Exactly reproduce the data from its first line through the line with "ire, vous consentez", leaving out every line after it.

→ Extracted records
[Start of section]

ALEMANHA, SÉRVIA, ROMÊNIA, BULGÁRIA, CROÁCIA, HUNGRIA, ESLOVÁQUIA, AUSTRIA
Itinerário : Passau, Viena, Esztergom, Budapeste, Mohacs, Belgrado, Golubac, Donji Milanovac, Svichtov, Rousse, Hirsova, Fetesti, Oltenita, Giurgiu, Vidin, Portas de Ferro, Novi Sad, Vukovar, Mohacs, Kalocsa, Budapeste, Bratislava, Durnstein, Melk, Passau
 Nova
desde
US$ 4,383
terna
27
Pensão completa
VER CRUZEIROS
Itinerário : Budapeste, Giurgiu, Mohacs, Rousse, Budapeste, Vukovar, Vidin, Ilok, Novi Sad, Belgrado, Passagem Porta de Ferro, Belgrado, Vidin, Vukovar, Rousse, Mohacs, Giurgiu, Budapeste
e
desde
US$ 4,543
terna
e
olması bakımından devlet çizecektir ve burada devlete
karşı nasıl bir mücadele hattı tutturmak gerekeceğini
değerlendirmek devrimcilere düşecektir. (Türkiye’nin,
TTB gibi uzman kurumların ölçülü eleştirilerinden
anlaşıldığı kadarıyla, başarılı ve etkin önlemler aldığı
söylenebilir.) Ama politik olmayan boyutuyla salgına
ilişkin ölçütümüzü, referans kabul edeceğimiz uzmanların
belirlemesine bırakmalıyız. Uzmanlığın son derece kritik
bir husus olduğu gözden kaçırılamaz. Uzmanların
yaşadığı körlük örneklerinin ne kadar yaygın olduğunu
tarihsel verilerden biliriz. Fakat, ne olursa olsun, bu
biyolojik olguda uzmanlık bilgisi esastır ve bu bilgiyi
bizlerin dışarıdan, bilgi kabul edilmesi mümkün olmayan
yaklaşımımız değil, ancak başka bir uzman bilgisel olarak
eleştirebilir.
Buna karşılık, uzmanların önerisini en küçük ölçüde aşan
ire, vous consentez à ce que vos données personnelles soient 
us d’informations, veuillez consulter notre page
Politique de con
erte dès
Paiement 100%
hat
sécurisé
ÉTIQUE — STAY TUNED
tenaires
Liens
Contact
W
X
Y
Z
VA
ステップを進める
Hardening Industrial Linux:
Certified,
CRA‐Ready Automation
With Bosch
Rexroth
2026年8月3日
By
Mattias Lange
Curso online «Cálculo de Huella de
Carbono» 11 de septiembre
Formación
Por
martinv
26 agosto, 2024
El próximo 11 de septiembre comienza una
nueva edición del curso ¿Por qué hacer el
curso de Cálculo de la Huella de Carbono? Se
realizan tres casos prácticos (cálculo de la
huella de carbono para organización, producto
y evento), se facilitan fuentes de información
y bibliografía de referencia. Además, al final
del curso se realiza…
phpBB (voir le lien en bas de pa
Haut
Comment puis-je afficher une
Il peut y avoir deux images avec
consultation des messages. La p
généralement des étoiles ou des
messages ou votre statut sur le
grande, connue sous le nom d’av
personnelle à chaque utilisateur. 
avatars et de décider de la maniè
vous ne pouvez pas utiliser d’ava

[End of section]

→ Answer for the task
ALEMANHA, SÉRVIA, ROMÊNIA, BULGÁRIA, CROÁCIA, HUNGRIA, ESLOVÁQUIA, AUSTRIA
Itinerário : Passau, Viena, Esztergom, Budapeste, Mohacs, Belgrado, Golubac, Donji Milanovac, Svichtov, Rousse, Hirsova, Fetesti, Oltenita, Giurgiu, Vidin, Portas de Ferro, Novi Sad, Vukovar, Mohacs, Kalocsa, Budapeste, Bratislava, Durnstein, Melk, Passau
 Nova
desde
US$ 4,383
terna
27
Pensão completa
VER CRUZEIROS
Itinerário : Budapeste, Giurgiu, Mohacs, Rousse, Budapeste, Vukovar, Vidin, Ilok, Novi Sad, Belgrado, Passagem Porta de Ferro, Belgrado, Vidin, Vukovar, Rousse, Mohacs, Giurgiu, Budapeste
e
desde
US$ 4,543
terna
e
olması bakımından devlet çizecektir ve burada devlete
karşı nasıl bir mücadele hattı tutturmak gerekeceğini
değerlendirmek devrimcilere düşecektir. (Türkiye’nin,
TTB gibi uzman kurumların ölçülü eleştirilerinden
anlaşıldığı kadarıyla, başarılı ve etkin önlemler aldığı
söylenebilir.) Ama politik olmayan boyutuyla salgına
ilişkin ölçütümüzü, referans kabul edeceğimiz uzmanların
belirlemesine bırakmalıyız. Uzmanlığın son derece kritik
bir husus olduğu gözden kaçırılamaz. Uzmanların
yaşadığı körlük örneklerinin ne kadar yaygın olduğunu
tarihsel verilerden biliriz. Fakat, ne olursa olsun, bu
biyolojik olguda uzmanlık bilgisi esastır ve bu bilgiyi
bizlerin dışarıdan, bilgi kabul edilmesi mümkün olmayan
yaklaşımımız değil, ancak başka bir uzman bilgisel olarak
eleştirebilir.
Buna karşılık, uzmanların önerisini en küçük ölçüde aşan
ire, vous consentez à ce que vos données personnelles soient 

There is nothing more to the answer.